Start of DATA FOR THE TASK

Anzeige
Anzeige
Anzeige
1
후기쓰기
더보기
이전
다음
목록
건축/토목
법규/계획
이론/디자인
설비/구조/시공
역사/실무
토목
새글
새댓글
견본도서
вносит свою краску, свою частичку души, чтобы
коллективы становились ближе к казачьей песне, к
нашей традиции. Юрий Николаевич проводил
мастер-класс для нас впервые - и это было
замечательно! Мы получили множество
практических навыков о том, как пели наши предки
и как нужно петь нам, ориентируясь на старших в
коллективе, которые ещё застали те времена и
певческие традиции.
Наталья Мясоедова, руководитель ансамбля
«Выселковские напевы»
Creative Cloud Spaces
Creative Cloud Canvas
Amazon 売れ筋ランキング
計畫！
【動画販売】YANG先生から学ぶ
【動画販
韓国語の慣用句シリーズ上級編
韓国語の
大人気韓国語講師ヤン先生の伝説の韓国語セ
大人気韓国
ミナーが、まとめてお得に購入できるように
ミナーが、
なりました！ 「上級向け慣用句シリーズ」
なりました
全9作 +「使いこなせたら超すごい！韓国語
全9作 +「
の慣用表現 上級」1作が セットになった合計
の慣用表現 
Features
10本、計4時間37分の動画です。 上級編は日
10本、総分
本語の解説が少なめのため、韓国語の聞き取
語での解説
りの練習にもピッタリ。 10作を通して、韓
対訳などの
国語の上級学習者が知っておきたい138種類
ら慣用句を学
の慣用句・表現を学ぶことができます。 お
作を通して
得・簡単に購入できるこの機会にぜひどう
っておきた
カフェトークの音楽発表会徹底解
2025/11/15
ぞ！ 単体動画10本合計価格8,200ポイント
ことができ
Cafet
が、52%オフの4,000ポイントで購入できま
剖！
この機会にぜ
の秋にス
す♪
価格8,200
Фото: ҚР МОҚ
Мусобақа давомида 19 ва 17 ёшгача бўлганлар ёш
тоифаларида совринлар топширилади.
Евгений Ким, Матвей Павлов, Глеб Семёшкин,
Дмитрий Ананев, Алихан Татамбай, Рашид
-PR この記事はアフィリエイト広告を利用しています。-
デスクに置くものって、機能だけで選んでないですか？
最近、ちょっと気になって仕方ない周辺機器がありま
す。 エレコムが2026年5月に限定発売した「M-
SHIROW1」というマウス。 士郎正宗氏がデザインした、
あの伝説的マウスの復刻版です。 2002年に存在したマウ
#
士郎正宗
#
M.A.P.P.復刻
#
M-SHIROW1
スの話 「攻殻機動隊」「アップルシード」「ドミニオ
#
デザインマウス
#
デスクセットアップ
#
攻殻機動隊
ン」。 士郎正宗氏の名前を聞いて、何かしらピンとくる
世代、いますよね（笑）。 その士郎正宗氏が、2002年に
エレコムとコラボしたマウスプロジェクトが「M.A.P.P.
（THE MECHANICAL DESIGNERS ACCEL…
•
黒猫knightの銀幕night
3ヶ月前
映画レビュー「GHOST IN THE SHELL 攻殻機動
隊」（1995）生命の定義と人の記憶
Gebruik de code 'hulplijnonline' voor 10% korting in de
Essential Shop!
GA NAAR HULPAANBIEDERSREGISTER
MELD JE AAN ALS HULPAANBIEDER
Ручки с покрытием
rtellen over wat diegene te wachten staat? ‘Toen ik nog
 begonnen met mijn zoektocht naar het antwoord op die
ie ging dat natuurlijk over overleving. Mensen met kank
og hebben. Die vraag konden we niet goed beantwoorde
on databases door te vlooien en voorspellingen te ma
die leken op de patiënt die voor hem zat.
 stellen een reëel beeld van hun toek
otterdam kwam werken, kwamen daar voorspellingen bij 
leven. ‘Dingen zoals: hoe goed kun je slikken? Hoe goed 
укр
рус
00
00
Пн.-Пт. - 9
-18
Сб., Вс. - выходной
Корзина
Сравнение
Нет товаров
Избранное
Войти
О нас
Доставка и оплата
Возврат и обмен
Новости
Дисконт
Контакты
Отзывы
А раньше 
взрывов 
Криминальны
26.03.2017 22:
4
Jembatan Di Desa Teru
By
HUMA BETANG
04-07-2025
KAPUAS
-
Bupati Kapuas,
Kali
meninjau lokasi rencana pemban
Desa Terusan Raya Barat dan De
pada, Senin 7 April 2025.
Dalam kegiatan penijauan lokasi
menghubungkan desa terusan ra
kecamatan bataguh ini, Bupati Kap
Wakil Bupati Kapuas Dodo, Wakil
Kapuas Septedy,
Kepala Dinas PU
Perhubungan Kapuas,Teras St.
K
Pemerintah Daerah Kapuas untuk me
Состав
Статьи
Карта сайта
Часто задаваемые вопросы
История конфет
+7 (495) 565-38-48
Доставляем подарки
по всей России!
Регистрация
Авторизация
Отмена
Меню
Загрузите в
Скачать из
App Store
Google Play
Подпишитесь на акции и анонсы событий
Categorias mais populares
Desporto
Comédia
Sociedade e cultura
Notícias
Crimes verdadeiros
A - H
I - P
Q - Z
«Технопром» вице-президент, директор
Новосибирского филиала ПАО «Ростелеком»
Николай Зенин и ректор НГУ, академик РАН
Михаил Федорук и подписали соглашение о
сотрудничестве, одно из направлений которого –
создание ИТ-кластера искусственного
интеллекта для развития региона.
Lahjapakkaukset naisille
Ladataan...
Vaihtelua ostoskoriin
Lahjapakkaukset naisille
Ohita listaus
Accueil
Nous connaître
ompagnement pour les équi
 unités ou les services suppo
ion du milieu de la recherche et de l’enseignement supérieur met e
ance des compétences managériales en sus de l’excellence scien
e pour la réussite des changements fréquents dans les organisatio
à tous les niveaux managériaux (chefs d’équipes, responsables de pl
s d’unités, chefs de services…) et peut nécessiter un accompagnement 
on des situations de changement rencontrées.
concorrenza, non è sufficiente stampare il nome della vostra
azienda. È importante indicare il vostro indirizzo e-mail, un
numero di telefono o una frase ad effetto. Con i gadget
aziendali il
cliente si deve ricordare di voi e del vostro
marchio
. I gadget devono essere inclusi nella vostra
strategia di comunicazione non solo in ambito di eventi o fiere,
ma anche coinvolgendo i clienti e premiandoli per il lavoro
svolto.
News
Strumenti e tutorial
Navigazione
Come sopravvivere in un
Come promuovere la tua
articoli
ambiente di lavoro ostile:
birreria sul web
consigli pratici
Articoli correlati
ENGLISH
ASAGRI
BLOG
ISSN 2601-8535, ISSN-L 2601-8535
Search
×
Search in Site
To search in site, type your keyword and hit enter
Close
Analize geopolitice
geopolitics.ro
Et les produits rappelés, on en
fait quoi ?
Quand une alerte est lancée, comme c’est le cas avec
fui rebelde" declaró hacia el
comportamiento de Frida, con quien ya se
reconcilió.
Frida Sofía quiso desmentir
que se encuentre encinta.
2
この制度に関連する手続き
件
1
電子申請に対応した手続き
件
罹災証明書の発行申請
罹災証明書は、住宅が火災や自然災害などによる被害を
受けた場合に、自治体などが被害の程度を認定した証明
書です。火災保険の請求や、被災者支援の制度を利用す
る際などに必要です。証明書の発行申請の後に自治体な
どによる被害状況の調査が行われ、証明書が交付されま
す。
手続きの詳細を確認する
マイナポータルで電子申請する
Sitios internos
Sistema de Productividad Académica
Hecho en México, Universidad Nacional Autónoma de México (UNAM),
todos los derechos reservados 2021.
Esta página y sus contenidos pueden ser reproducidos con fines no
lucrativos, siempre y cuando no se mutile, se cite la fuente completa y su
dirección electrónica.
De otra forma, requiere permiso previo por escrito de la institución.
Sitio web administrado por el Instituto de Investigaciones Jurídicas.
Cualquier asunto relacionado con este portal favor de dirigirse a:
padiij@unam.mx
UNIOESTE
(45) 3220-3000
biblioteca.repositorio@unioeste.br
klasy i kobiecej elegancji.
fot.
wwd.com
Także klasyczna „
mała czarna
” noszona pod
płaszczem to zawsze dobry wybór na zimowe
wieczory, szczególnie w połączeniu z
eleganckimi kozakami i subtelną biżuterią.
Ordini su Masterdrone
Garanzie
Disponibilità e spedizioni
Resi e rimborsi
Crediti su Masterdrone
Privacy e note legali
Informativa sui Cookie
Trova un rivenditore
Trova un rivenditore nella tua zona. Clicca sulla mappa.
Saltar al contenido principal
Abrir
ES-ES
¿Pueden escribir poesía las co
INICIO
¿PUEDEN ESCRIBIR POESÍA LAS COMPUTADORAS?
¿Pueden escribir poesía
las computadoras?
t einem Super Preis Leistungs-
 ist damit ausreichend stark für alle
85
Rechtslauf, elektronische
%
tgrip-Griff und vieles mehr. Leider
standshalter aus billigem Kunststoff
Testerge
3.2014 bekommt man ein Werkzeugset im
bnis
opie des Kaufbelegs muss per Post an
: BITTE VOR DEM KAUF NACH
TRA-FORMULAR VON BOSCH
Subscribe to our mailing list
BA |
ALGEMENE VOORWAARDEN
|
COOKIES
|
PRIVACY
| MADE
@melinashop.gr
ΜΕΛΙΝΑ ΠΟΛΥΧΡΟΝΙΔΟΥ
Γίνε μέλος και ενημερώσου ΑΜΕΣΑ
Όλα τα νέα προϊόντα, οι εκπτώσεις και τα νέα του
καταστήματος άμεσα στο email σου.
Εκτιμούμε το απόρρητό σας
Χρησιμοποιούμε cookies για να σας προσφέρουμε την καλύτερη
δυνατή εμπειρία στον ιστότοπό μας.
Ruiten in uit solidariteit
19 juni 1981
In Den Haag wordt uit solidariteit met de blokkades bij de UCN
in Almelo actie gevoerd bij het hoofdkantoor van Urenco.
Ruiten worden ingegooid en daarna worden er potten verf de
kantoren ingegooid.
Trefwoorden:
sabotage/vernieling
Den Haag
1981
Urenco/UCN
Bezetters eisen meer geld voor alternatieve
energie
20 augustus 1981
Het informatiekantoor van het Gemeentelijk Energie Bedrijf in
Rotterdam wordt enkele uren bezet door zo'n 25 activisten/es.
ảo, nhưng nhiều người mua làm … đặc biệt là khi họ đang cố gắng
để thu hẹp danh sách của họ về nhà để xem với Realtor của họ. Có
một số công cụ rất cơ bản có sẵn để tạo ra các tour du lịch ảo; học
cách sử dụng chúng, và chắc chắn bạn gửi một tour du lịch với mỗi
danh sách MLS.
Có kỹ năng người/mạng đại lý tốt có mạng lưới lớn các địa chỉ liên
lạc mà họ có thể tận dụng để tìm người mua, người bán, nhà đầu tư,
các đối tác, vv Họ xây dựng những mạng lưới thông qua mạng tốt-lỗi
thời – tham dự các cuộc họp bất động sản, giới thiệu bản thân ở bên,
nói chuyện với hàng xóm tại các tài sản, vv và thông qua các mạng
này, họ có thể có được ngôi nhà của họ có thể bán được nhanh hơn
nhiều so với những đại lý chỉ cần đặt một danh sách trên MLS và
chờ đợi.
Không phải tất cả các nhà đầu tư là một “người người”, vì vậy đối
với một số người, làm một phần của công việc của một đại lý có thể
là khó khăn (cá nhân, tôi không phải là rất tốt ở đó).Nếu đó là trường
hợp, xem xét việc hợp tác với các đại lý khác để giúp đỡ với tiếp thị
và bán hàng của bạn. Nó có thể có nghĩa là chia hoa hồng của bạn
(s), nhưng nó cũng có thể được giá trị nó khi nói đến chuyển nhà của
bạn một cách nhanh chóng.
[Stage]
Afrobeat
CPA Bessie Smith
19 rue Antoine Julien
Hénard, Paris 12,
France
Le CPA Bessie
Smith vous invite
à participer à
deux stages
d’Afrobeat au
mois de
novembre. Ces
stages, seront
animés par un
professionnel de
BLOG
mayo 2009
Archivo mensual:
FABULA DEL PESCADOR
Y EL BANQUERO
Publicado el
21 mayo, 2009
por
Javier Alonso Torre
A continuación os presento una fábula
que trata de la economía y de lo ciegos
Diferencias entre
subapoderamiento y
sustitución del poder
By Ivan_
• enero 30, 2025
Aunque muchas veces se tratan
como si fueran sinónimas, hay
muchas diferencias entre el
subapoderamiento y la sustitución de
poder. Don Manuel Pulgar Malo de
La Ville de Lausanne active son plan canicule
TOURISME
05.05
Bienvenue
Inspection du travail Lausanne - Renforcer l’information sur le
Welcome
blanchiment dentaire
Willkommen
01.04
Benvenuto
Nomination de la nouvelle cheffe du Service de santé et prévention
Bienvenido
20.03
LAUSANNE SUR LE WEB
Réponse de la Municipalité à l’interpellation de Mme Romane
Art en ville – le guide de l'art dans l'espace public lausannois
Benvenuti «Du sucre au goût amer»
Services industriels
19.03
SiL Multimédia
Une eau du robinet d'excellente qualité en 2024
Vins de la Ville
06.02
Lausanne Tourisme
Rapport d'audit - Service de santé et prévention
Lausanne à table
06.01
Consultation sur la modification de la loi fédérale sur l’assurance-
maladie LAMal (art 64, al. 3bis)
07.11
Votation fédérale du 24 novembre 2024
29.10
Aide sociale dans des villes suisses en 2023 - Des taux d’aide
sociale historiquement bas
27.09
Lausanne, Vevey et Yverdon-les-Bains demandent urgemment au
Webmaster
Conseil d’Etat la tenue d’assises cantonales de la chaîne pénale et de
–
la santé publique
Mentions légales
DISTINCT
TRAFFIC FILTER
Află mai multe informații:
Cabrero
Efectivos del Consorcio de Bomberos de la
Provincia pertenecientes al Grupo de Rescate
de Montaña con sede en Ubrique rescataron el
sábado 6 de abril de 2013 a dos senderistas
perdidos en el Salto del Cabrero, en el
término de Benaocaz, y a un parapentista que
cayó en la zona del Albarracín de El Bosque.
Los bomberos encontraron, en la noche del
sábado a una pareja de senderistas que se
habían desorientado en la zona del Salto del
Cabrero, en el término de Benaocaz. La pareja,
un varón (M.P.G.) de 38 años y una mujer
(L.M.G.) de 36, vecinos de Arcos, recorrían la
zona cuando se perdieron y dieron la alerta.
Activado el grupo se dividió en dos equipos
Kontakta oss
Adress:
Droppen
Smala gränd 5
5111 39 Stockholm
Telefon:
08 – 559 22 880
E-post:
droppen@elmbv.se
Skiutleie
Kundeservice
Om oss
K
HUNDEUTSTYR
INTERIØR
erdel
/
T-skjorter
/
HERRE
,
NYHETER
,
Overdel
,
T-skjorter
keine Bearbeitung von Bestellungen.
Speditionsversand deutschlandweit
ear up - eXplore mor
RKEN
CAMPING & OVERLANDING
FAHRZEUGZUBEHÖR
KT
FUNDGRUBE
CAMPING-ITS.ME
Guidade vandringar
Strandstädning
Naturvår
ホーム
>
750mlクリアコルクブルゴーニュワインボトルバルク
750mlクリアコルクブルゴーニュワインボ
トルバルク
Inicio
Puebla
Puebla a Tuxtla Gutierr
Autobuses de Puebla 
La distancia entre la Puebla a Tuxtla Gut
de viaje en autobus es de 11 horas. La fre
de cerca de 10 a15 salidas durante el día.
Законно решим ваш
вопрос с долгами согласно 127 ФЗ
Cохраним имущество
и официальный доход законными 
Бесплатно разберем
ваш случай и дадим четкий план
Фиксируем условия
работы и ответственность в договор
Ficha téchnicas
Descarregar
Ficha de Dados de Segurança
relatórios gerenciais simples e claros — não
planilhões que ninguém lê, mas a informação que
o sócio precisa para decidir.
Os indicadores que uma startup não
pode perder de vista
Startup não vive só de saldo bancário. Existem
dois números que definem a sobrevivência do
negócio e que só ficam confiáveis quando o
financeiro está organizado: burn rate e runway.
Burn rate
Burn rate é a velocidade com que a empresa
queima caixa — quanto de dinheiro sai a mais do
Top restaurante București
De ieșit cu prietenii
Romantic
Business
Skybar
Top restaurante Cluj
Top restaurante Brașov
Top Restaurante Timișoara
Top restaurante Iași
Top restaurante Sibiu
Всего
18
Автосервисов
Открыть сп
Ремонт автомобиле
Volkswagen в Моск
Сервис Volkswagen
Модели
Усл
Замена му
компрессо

End of DATA FOR THE TASK

• _WHAT YOU NEED TO DO_: Take the listing above from its first line through the line containing "ン」。 士郎正宗氏の名前を聞いて、何かしらピンとくる", and transcribe that stretch exactly, with no other lines.

• _TASK RESPONSE_:
Anzeige
Anzeige
Anzeige
1
후기쓰기
더보기
이전
다음
목록
건축/토목
법규/계획
이론/디자인
설비/구조/시공
역사/실무
토목
새글
새댓글
견본도서
вносит свою краску, свою частичку души, чтобы
коллективы становились ближе к казачьей песне, к
нашей традиции. Юрий Николаевич проводил
мастер-класс для нас впервые - и это было
замечательно! Мы получили множество
практических навыков о том, как пели наши предки
и как нужно петь нам, ориентируясь на старших в
коллективе, которые ещё застали те времена и
певческие традиции.
Наталья Мясоедова, руководитель ансамбля
«Выселковские напевы»
Creative Cloud Spaces
Creative Cloud Canvas
Amazon 売れ筋ランキング
計畫！
【動画販売】YANG先生から学ぶ
【動画販
韓国語の慣用句シリーズ上級編
韓国語の
大人気韓国語講師ヤン先生の伝説の韓国語セ
大人気韓国
ミナーが、まとめてお得に購入できるように
ミナーが、
なりました！ 「上級向け慣用句シリーズ」
なりました
全9作 +「使いこなせたら超すごい！韓国語
全9作 +「
の慣用表現 上級」1作が セットになった合計
の慣用表現 
Features
10本、計4時間37分の動画です。 上級編は日
10本、総分
本語の解説が少なめのため、韓国語の聞き取
語での解説
りの練習にもピッタリ。 10作を通して、韓
対訳などの
国語の上級学習者が知っておきたい138種類
ら慣用句を学
の慣用句・表現を学ぶことができます。 お
作を通して
得・簡単に購入できるこの機会にぜひどう
っておきた
カフェトークの音楽発表会徹底解
2025/11/15
ぞ！ 単体動画10本合計価格8,200ポイント
ことができ
Cafet
が、52%オフの4,000ポイントで購入できま
剖！
この機会にぜ
の秋にス
す♪
価格8,200
Фото: ҚР МОҚ
Мусобақа давомида 19 ва 17 ёшгача бўлганлар ёш
тоифаларида совринлар топширилади.
Евгений Ким, Матвей Павлов, Глеб Семёшкин,
Дмитрий Ананев, Алихан Татамбай, Рашид
-PR この記事はアフィリエイト広告を利用しています。-
デスクに置くものって、機能だけで選んでないですか？
最近、ちょっと気になって仕方ない周辺機器がありま
す。 エレコムが2026年5月に限定発売した「M-
SHIROW1」というマウス。 士郎正宗氏がデザインした、
あの伝説的マウスの復刻版です。 2002年に存在したマウ
#
士郎正宗
#
M.A.P.P.復刻
#
M-SHIROW1
スの話 「攻殻機動隊」「アップルシード」「ドミニオ
#
デザインマウス
#
デスクセットアップ
#
攻殻機動隊
ン」。 士郎正宗氏の名前を聞いて、何かしらピンとくる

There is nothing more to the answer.